Viridian plans anaerobic digestion facility for north Belfast
The energy company Viridian has submitted plans to build a large anaerobic digestion facility close to Belfast Harbour.
Anaerobic digesters use organic waste to generate methane gas, which is burned to generate electricity.
There are existing methane engines on the site, powered by gas extracted from a former landfill.
Viridian plan to use food and garden waste as the feedstock for their digesters.
The resulting gas will be will be piped to the three existing methane engines to the east of the site, across an internal access road.
The company says the facility has been designed to generate up to 4.1MW of renewable electricity a year.
That will require up to 99,999 tonnes of feedstock a year.
The development would consist of nine tanks, a biogas holder, weighbridges, waste reception areas and an office building.
It would cover a site of 9 acres on the former landfill at the North Foreshore.

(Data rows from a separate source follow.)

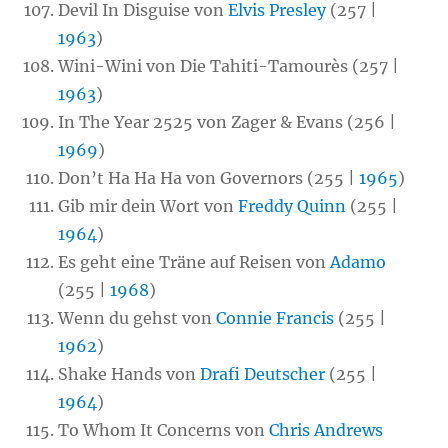
Devil In Disguise von
Elvis Presley
(257 |
1963
)
Wini-Wini von Die Tahiti-Tamourès (257 |
1963
)
In The Year 2525 von Zager & Evans (256 |
1969
)
Don’t Ha Ha Ha von Governors (255 |
1965
)
Gib mir dein Wort von
Freddy Quinn
(255 |
1964
)
Es geht eine Träne auf Reisen von
Adamo
(255 |
1968
)
Wenn du gehst von
Connie Francis
(255 |
1962
)
Shake Hands von
Drafi Deutscher
(255 |
1964
)
To Whom It Concerns von
Chris Andrews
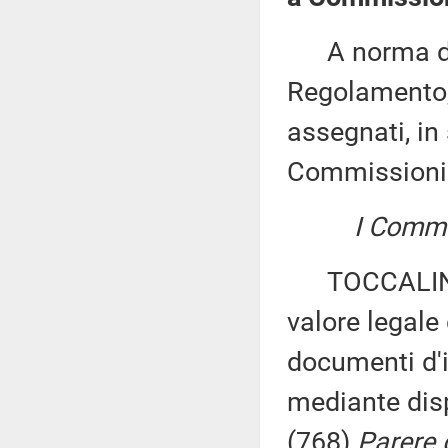
A norma del 
Regolamento, 
assegnati, in 
Commissioni
I Commis
TOCCALINI ed
valore legale 
documenti d'id
mediante disp
(768)
Parere d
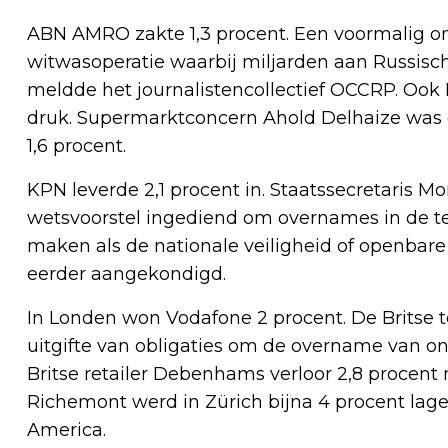
ABN AMRO zakte 1,3 procent. Een voormalig on
witwasoperatie waarbij miljarden aan Russisch
meldde het journalistencollectief OCCRP. Ook 
druk. Supermarktconcern Ahold Delhaize was d
1,6 procent.
KPN leverde 2,1 procent in. Staatssecretaris 
wetsvoorstel ingediend om overnames in de t
maken als de nationale veiligheid of openbar
eerder aangekondigd.
In Londen won Vodafone 2 procent. De Britse 
uitgifte van obligaties om de overname van on
Britse retailer Debenhams verloor 2,8 procent
Richemont werd in Zürich bijna 4 procent lage
America.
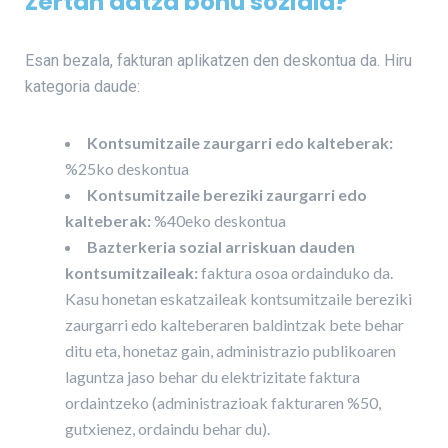
Zertan datza bonu soziala?
Esan bezala, fakturan aplikatzen den deskontua da. Hiru
kategoria daude:
Kontsumitzaile zaurgarri edo kalteberak:
%25ko deskontua
Kontsumitzaile bereziki zaurgarri edo
kalteberak:
%40eko deskontua
Bazterkeria sozial arriskuan dauden
kontsumitzaileak:
faktura osoa ordainduko da.
Kasu honetan eskatzaileak kontsumitzaile bereziki
zaurgarri edo kalteberaren baldintzak bete behar
ditu eta, honetaz gain, administrazio publikoaren
laguntza jaso behar du elektrizitate faktura
ordaintzeko (administrazioak fakturaren %50,
gutxienez, ordaindu behar du).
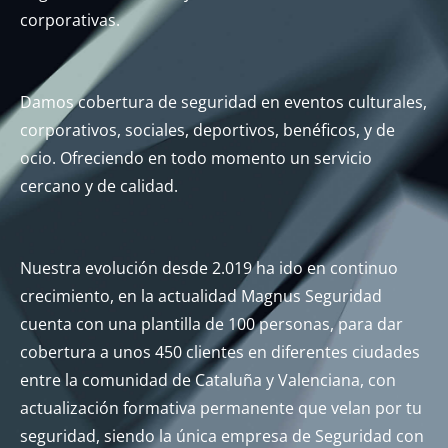
corporativas.
Damos cobertura de seguridad en eventos culturales,
corporativos, sociales, deportivos, benéficos, y de
ocio. Ofreciendo en todo momento un servicio
cercano y de calidad.
Nuestra evolución desde 2.019 ha ido en continuo
crecimiento, en la actualidad Magnus Seguridad
cuenta con una plantilla de 100 personas, para dar
cobertura a unos 450 clientes en diferentes ciudades
entre la comunidad de Cataluña y Valenciana, con
actualización formativa permanente que velan por tu
seguridad, siendo la única empresa de Seguridad con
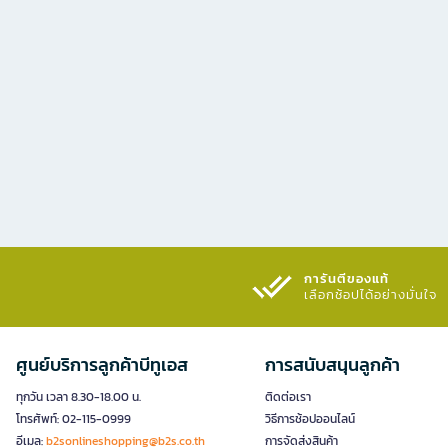
การันตีของแท้
เลือกช้อปได้อย่างมั่นใจ​
ศูนย์บริการลูกค้าบีทูเอส
การสนับสนุนลูกค้า
ทุกวัน เวลา 8.30-18.00 น.
ติดต่อเรา
โทรศัพท์: 02-115-0999
วิธีการช้อปออนไลน์
อีเมล:
b2sonlineshopping@b2s.co.th
การจัดส่งสินค้า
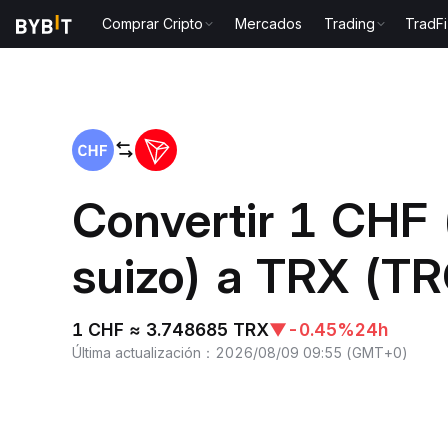
Comprar Cripto
Mercados
Trading
TradFi
Inicio
CHF to TRX
Convertir 1 CHF 
suizo) a TRX (T
1 CHF ≈ 3.748685 TRX
▼
-0.45%
24h
Última actualización
：
2026/08/09 09:55
(
GMT+0
)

What is anaerobic digestion?
- Process by which micro-organisms break down biodegradable material in the absence of oxygen
- Organic material such as manure, crops, grass or slurry is put into large containers
- Once this material breaks down it produces biogas such as methane
- Methane can be converted and fed into the National Grid
Viridian says it represents an investment of £40m.
The plan will now be considered by the city council's planning committee.
Viridian estimate that the facility will take two years to build and a further six months to become fully operational.
They added that it would support about 200 construction jobs, with about 20 operational staff on completion.